Quantization and Model Conversion Issues: Problems are reported with models quantized using certain ternary formats like TQ1_0 failing to run properly, and conversion scripts for OpenAI fine-tuned BF16 models failing due to missing expected tensor types. These issues highlight challenges in supporting diverse quantization schemes and model formats.  
[issues/15146, issues/15193]

Output Formatting and Reasoning Token Display: Issues include incomplete or missing "think" tags in model output when certain flags are not used, and missing thinking tokens in recent Windows CUDA releases, which were resolved by adjusting command-line flags. These affect the clarity and completeness of generated reasoning content.  
[issues/14679, issues/15159]

Context Reset and Session Management Feature Request: A request was made to add an explicit context reset feature such as a /reset command or HTTP endpoint for llama-cli and llama-server, to allow users to start fresh sessions without reloading the model, improving efficiency for chat applications and long-running servers.  
[issues/14652]

ROCm and AMD GPU Compatibility Issues: A specific issue reports vector addition failures on AMD Radeon RX 6600 XT GPUs using ROCm due to invalid device function errors, while the same operations succeed with other backends or software, indicating compatibility and configuration challenges with ROCm and GPU architecture overrides.  
[issues/15202]

2.5 Issue Discussion Insights
This section will analyze the tone and sentiment of discussions within this project's open and closed issues that occurred within the past week.

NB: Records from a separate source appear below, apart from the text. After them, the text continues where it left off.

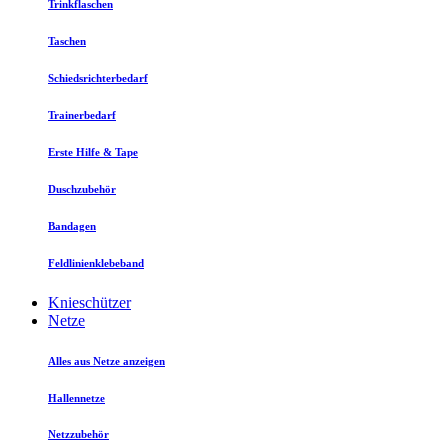
Trinkflaschen
Taschen
Schiedsrichterbedarf
Trainerbedarf
Erste Hilfe & Tape
Duschzubehör
Bandagen
Feldlinienklebeband
Knieschützer
Netze
Alles aus Netze anzeigen
Hallennetze
Netzzubehör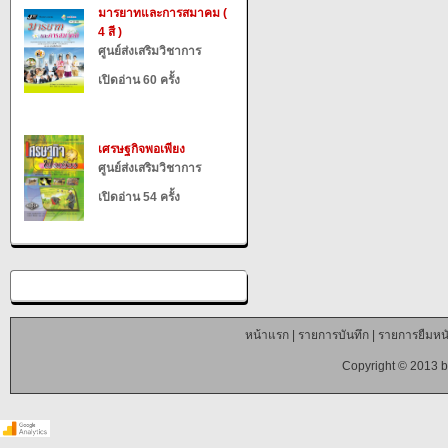
มารยาทและการสมาคม (
4 สี )
ศูนย์ส่งเสริมวิชาการ
เปิดอ่าน 60 ครั้ง
เศรษฐกิจพอเพียง
ศูนย์ส่งเสริมวิชาการ
เปิดอ่าน 54 ครั้ง
หน้าแรก
|
รายการบันทึก
|
รายการยืมหนั
Copyright © 2013 b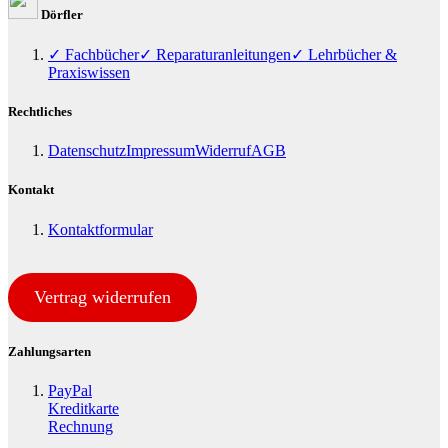
Dörfler
✓ Fachbücher
✓ Reparaturanleitungen
✓ Lehrbücher &
Praxiswissen
Rechtliches
Datenschutz
Impressum
Widerruf
AGB
Kontakt
Kontaktformular
Vertrag widerrufen
Zahlungsarten
PayPal
Kreditkarte
Rechnung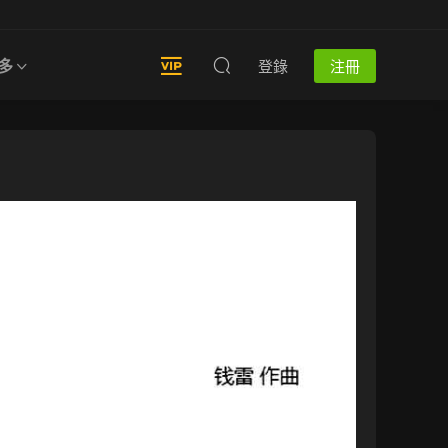
多
登錄
注冊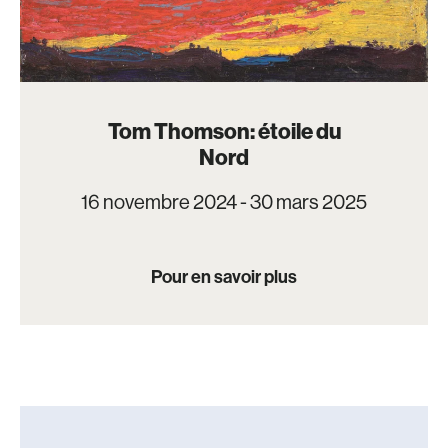
Tom Thomson: étoile du
Nord
16 novembre 2024 - 30 mars 2025
Pour en savoir plus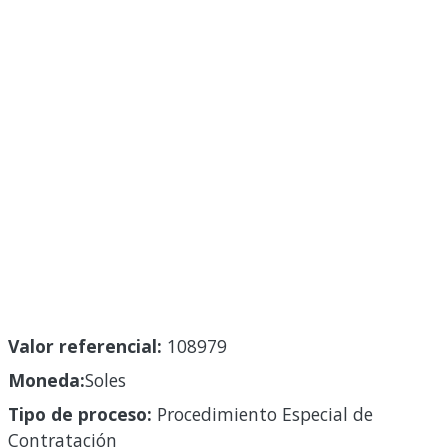
Valor referencial:
108979
Moneda:
Soles
Tipo de proceso:
Procedimiento Especial de
Contratación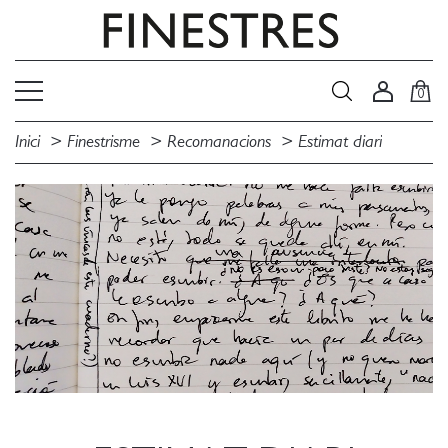
0
Inici
Finestrisme
Recomanacions
Estimat diari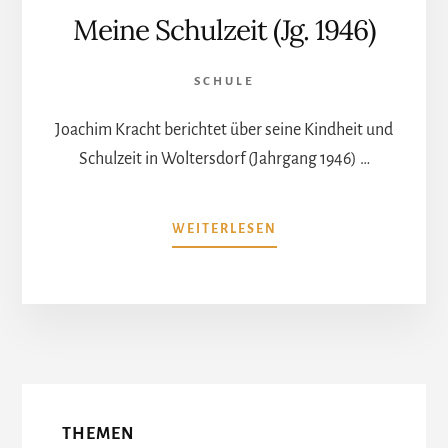
Meine Schulzeit (Jg. 1946)
SCHULE
Joachim Kracht berichtet über seine Kindheit und
Schulzeit in Woltersdorf (Jahrgang 1946) …
ÜBERMEINE
WEITERLESEN
SCHULZEIT
(JG.
1946)
More
Content
THEMEN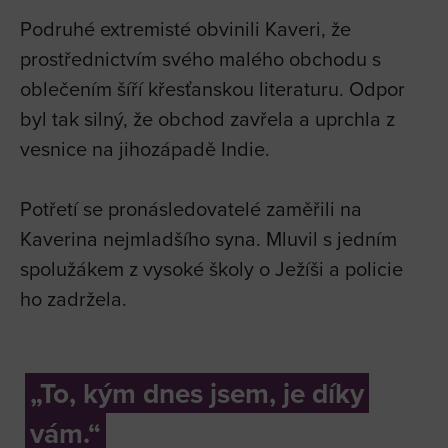
Podruhé extremisté obvinili Kaveri, že
prostřednictvím svého malého obchodu s
oblečením šíří křesťanskou literaturu. Odpor
byl tak silný, že obchod zavřela a uprchla z
vesnice na jihozápadě Indie.
Potřetí se pronásledovatelé zaměřili na
Kaverina nejmladšího syna. Mluvil s jedním
spolužákem z vysoké školy o Ježíši a policie
ho zadržela.
„To, kým dnes jsem, je díky
vám.“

It aims to identify potentially heated exchanges and to maintain a constructive project environment. 

super dumb inclusive model, keep bitching about metal health.. without asking..  lose of time..
Toxicity Score: 0.75 (Rapid escalation, aggressive language, dismissive tone)
This GitHub conversation involves a user expressing frustration and dissatisfaction with a response they received, using dismissive and confrontational language. The tone is negative and somewhat aggressive, with the user showing impatience and irritation. There are no other participants or replies to moderate the sentiment or de-escalate the tension.

III. Pull Requests
3.1 Open Pull Requests
This section provides a summary of pull requests that were opened in the repository over the past week. The top three pull requests with the highest number of commits are highlighted as 'key' pull requests. Other pull requests are grouped based on similar characteristics for easier analysis. Up to 25 pull requests are displayed in this section, while any remaining pull requests beyond this limit are omitted for brevity.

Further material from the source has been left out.